Page MenuHomePhabricator

Platform : T-165 : Musca A wrong offset for Secure/NonSecure ROM Alias
Open, Needs TriagePublic


region_defs.h file for Musca board includes following defines which used in the scatter files.


Offset values are "SRAM" offset values while these macro's need to return "ROM" offsets.

Due to this problem, linker locates the TF-m image in the wrong range which is not also supported by the Flash programming algorithm.

We assume, it must be fixed as below:

#define S_ROM_ALIAS(x) (S_ROM_ALIAS_BASE + x)

Event Timeline

zaya-mc created this task.Dec 22 2018, 12:52 PM
zaya-mc renamed this task from Wrong offset for Secure/NonSecure ROM Alias for Musca_A to Platform : T-165 : Musca A wrong offset for Secure/NonSecure ROM Alias.Dec 22 2018, 12:57 PM
zaya-mc claimed this task.

Hi Murat,

You are right the naming convention is faulty.

However the image is deliberately linked to the address space of SRAM. On Musca A1 only the low-level startup part of the bootloader is executed from QSPI. But it copies itself to SRAM as well. Then bootloader copies TF-M to SRAM and executes them from there. This is the reason why is it linked to that address space.

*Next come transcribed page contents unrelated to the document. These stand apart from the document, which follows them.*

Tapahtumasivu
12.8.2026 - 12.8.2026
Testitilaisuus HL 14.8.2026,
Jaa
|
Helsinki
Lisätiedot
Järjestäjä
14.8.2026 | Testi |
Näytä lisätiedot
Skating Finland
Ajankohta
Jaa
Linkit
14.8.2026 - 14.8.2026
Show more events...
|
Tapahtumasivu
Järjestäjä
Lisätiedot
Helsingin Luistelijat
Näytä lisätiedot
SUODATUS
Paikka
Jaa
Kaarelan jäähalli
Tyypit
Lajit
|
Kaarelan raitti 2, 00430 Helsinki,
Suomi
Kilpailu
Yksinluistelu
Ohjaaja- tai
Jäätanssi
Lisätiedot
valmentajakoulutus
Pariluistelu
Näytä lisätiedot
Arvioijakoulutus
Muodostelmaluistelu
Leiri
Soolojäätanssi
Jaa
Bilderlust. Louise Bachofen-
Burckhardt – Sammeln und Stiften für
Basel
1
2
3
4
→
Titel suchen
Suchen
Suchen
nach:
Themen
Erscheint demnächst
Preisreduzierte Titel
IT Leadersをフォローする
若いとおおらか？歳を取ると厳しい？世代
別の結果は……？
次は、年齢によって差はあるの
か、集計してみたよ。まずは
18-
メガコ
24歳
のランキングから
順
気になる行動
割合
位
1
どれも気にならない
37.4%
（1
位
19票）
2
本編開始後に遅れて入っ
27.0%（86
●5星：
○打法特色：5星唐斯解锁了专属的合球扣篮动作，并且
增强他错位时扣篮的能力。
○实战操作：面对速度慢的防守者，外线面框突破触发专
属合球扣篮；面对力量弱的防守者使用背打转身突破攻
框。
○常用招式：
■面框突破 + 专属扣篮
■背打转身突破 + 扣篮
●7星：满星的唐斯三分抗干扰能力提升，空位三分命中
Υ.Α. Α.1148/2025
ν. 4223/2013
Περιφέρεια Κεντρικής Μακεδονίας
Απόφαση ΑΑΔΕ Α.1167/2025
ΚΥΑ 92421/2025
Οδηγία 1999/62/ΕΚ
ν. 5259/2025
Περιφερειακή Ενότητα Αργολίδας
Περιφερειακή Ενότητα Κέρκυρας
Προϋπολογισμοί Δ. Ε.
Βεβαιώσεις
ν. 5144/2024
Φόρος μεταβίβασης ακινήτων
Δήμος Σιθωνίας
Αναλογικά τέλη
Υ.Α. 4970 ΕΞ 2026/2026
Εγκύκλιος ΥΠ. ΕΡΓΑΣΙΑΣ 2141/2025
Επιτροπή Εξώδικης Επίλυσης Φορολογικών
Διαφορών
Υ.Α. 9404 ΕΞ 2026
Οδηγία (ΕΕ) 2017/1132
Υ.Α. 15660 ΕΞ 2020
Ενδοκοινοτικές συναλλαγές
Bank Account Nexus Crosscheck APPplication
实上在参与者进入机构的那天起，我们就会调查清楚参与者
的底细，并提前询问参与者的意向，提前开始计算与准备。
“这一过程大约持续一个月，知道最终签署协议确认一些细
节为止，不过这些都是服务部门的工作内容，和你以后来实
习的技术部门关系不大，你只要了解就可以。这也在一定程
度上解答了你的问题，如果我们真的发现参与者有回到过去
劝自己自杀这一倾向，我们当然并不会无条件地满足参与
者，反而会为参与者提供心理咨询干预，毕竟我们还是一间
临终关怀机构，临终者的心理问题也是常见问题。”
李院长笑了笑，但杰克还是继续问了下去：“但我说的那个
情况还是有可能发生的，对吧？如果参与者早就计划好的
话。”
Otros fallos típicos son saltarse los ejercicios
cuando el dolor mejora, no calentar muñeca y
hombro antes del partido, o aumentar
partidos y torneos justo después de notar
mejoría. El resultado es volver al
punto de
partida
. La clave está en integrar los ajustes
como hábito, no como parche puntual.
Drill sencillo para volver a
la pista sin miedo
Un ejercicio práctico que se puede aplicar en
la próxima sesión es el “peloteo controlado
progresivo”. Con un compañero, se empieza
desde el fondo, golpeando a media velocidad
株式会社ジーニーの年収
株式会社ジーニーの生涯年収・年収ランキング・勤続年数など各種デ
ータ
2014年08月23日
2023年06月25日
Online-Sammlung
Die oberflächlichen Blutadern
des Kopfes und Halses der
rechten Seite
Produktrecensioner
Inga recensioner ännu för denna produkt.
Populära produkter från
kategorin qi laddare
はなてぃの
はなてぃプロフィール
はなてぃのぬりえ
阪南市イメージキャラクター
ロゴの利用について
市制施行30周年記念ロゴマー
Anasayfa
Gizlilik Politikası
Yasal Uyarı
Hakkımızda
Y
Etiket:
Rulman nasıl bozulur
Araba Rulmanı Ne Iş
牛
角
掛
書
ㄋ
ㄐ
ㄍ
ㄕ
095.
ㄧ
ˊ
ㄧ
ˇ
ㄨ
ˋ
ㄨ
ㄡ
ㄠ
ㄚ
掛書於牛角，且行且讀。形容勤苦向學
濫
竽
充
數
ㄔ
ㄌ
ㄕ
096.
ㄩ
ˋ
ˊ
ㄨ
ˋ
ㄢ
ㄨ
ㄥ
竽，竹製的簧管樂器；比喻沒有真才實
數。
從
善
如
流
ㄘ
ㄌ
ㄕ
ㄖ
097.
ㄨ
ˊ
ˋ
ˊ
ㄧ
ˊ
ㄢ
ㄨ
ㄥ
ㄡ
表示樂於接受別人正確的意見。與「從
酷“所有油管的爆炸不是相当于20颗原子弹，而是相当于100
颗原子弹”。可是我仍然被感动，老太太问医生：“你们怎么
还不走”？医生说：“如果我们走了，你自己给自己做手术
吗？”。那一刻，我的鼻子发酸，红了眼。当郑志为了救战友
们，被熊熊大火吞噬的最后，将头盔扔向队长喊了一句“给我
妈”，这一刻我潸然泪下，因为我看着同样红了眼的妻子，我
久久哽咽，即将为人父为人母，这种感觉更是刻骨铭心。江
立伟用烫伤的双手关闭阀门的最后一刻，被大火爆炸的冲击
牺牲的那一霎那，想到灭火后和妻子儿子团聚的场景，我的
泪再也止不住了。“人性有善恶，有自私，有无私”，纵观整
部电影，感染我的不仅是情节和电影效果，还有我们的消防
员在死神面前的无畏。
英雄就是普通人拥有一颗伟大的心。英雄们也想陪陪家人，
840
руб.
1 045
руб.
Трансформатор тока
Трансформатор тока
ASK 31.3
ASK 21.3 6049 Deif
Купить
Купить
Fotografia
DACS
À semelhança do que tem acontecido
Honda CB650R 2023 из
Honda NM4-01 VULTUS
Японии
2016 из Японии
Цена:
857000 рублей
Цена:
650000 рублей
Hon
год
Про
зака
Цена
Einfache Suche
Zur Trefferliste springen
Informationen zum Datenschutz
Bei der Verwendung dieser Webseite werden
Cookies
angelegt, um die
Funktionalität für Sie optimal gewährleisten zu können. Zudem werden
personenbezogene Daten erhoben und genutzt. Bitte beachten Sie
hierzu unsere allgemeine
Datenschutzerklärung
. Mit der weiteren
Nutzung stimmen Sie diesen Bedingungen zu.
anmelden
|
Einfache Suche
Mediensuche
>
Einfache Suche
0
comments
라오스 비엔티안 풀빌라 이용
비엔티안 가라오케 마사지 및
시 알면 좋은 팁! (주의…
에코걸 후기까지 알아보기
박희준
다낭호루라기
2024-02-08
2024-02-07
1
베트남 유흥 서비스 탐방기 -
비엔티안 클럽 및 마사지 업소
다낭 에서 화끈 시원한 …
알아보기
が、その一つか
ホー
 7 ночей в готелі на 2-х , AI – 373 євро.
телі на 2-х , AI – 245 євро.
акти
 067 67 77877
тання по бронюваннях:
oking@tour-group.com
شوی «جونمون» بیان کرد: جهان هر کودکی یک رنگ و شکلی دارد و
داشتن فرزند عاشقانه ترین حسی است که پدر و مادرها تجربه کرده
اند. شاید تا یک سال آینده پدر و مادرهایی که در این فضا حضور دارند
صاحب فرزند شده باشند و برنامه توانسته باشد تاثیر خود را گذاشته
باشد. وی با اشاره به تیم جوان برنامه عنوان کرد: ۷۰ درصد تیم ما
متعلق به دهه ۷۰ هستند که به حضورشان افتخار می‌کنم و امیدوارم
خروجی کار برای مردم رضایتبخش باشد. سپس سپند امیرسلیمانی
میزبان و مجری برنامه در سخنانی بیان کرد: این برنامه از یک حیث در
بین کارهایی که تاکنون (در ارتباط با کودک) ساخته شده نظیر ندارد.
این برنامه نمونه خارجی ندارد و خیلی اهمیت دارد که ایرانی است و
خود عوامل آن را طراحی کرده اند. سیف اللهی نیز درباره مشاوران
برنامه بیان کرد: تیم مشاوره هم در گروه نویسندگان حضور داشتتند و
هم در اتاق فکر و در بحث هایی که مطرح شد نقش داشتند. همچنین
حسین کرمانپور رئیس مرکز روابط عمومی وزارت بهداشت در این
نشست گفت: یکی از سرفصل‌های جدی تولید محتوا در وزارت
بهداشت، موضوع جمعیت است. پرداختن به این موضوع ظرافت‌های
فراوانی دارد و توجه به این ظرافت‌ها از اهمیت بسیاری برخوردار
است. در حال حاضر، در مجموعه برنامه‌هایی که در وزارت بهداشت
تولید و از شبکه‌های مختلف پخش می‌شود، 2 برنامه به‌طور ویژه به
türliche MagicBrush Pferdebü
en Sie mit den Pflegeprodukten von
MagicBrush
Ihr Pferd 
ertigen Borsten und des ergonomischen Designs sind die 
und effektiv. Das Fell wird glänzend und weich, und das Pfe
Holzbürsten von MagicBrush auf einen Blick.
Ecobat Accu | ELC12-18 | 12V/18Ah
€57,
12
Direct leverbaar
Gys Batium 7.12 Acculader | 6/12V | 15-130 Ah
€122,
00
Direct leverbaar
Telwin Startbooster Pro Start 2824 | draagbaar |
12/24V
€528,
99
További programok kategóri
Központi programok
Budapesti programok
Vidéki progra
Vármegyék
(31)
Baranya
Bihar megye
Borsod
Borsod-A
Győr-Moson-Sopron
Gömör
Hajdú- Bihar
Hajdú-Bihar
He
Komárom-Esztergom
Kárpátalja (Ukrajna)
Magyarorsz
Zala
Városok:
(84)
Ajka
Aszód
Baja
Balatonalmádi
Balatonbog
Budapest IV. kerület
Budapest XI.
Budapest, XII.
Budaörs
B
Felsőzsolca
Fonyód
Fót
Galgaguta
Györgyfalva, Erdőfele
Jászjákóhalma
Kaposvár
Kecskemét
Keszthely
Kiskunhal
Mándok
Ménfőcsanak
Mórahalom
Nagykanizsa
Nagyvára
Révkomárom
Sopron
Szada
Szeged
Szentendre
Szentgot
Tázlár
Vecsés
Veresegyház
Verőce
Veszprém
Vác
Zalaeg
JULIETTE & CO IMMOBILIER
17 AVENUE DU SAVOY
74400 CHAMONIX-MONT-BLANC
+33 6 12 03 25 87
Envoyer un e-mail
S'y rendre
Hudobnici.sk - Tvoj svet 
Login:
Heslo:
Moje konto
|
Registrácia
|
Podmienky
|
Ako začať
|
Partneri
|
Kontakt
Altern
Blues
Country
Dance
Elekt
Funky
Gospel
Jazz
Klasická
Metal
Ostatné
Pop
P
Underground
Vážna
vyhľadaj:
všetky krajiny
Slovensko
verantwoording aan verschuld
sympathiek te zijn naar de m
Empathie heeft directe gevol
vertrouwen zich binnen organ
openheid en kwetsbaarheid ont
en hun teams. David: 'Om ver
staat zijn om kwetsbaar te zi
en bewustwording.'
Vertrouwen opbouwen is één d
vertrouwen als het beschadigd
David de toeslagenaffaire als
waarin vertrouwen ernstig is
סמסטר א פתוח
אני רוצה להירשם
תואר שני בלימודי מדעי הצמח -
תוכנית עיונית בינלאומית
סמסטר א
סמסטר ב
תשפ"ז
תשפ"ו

Could you explain how to try to execute TF-M in your use case?


Hi Tamas,

Thank you for the reply.

Ok, it makes sense.

In our case, we are trying to port/integrate our Kernel (ZAYA Kernel) and we dont use bootloader at the moment. So, we locate all code in the QSPI flash.

  • 0x10200000 : TFM (Secure)
  • 0x220000 : ZAYA Kernel (Non-Secure)
  • 0x230000 : ZAYA User Application (Non-Secure, ZAYA user applications are separate executables than the Kernel)

Also, we dont use TF-m makefiles to build the project. Instead, we created a Keil uVision project including scatter file. All addresses are absolute addresses(QSPI) and we can program the Musca Board using QSPI Flash Programming Algorithm using Keil uVision.

Probably you are running the image from the SRAM because of Musca board QSPI HW issue (only first 256K is directly accessible).

In this case, TF-m implementation can be left as is and we can modify the region_defs.h for our needs internally.

Or a compiler switch could be added like "run from QSPI or SRAM"?


Hi Murat,

exactly we decided to execute code from SRAM due to this 256KB limitation. If one wants to combine Secure code with a slightly bigger NS application then you can easily run out of QSPI space. Considering the allocated space for bootloader as well.

There were other parties as well who are interested in to execute TF-M without MCUBoot from SRAM or QSPI. The DIPDAP firmware of Musca A can load the image (drag-and-drop programming ) to both location, but there are separated firmware binaries. I do not know whether Keil can load code to code SRAM.

But we need to consider the extra complexity adding a new compiler switch:

  • usually we add a compiler switch if it is applicable on all supported platform
  • we are careful adding new switch to not blow up the test matrix for CI


Thank you Tamas,

I agree a compiler switch for SRAM/QSPI selection should not affect the whole TF-m implementation. (Just scope of the compiler switch could trusted-firmware-m\platform\ext\target\musca_a while the only musca_a has this limitation but musca_a maintenance getting complex)

Also, Bootloader option was optional before while it is not now so we need more than one change at the moment, therefore we can handle our needs internally using patches.

Let us leave the TF-m implementation as is. In the near future, we will be aligning the with TF-m (Bootloader, SRAM Code Execution etc.)

If you agree, we are happy to close this ticket.

Murat Cakmak

Hi Murat,

Ok, if you can handle it internally then close the ticket.


Hi, If I understand correctly only the region addresses need to be different for this use case, in which case it should be possible to update the cmake target and partition definition to achieve this purely within platform folder.

@zaya-mc, Would you like to enable this config to support the use case you are targeting?